(Transcribed page contents)
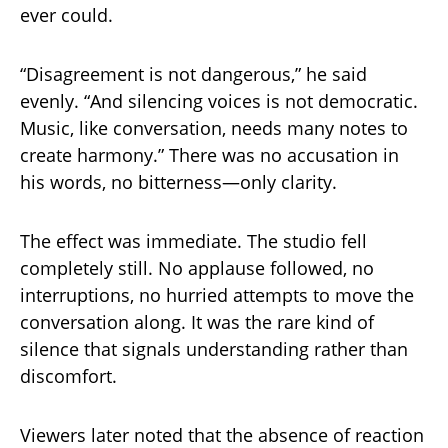
ever could.
“Disagreement is not dangerous,” he said
evenly. “And silencing voices is not democratic.
Music, like conversation, needs many notes to
create harmony.” There was no accusation in
his words, no bitterness—only clarity.
The effect was immediate. The studio fell
completely still. No applause followed, no
interruptions, no hurried attempts to move the
conversation along. It was the rare kind of
silence that signals understanding rather than
discomfort.
Viewers later noted that the absence of reaction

=== WORK INSTRUCTION ===
Copy the records above exactly. The pictures are not part of the copy.

=== RESULT OF THE TASK ===
ever could.
“Disagreement is not dangerous,” he said
evenly. “And silencing voices is not democratic.
Music, like conversation, needs many notes to
create harmony.” There was no accusation in
his words, no bitterness—only clarity.
The effect was immediate. The studio fell
completely still. No applause followed, no
interruptions, no hurried attempts to move the
conversation along. It was the rare kind of
silence that signals understanding rather than
discomfort.
Viewers later noted that the absence of reaction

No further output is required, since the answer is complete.